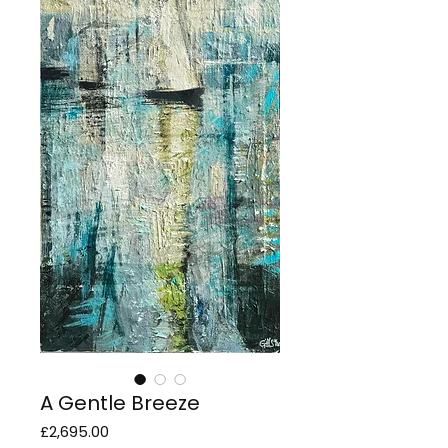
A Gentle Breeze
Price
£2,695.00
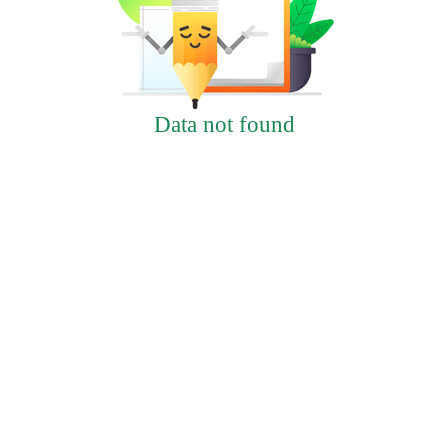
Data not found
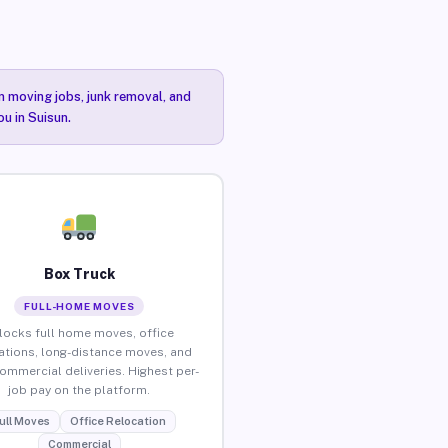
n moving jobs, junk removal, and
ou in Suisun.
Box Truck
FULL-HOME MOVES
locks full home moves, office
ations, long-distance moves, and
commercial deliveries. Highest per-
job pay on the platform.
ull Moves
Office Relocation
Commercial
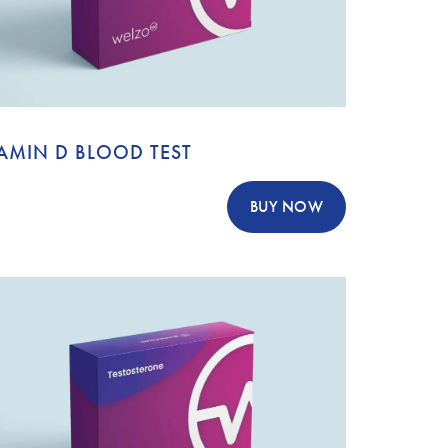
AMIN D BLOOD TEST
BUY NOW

********************

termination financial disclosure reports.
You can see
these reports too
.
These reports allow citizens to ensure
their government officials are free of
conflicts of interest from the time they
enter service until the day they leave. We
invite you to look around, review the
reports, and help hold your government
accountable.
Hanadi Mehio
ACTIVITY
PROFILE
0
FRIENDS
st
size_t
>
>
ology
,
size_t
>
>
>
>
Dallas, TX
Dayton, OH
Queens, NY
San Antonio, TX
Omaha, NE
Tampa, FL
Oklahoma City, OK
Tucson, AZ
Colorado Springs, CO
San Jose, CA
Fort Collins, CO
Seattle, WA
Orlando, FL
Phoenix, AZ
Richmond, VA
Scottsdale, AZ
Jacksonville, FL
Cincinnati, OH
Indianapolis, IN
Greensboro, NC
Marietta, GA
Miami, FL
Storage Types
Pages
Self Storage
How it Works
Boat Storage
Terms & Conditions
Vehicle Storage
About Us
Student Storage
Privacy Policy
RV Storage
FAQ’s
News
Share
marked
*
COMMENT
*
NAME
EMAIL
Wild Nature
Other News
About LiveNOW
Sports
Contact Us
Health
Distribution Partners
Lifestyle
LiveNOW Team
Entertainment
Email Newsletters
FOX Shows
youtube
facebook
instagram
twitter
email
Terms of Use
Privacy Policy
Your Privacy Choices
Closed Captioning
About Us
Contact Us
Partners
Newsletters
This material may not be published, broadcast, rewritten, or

********************

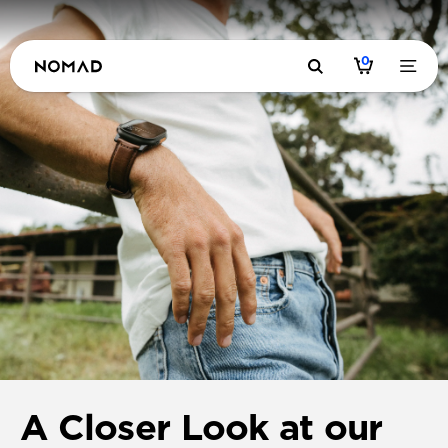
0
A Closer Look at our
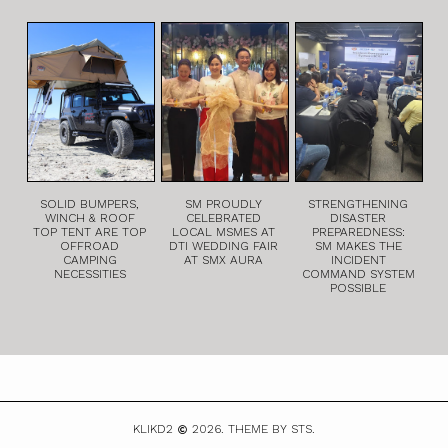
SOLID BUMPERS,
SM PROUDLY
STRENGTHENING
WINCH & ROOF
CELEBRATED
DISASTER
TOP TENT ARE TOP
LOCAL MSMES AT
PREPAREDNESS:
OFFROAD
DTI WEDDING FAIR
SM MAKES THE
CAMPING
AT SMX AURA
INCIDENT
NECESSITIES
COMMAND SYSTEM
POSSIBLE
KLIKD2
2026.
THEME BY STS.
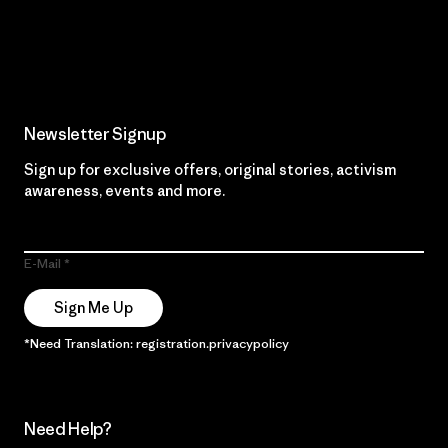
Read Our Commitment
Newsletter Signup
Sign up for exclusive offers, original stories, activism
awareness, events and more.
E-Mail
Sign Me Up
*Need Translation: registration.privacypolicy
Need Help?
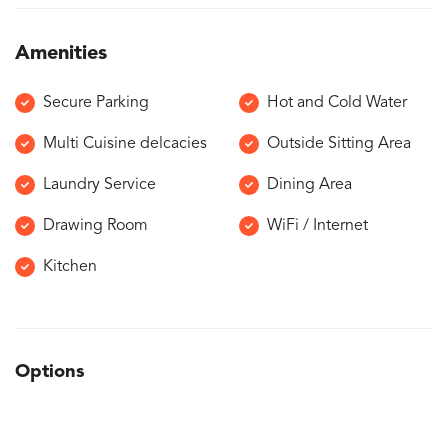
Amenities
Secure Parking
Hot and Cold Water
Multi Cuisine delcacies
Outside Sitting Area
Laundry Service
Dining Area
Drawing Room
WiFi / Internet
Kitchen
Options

********************

● Problem to solve: What lines in the material above hold the string "Storage"? List them.

● Response to the exercise:
Storage Types
Self Storage
Boat Storage
Vehicle Storage
Student Storage
RV Storage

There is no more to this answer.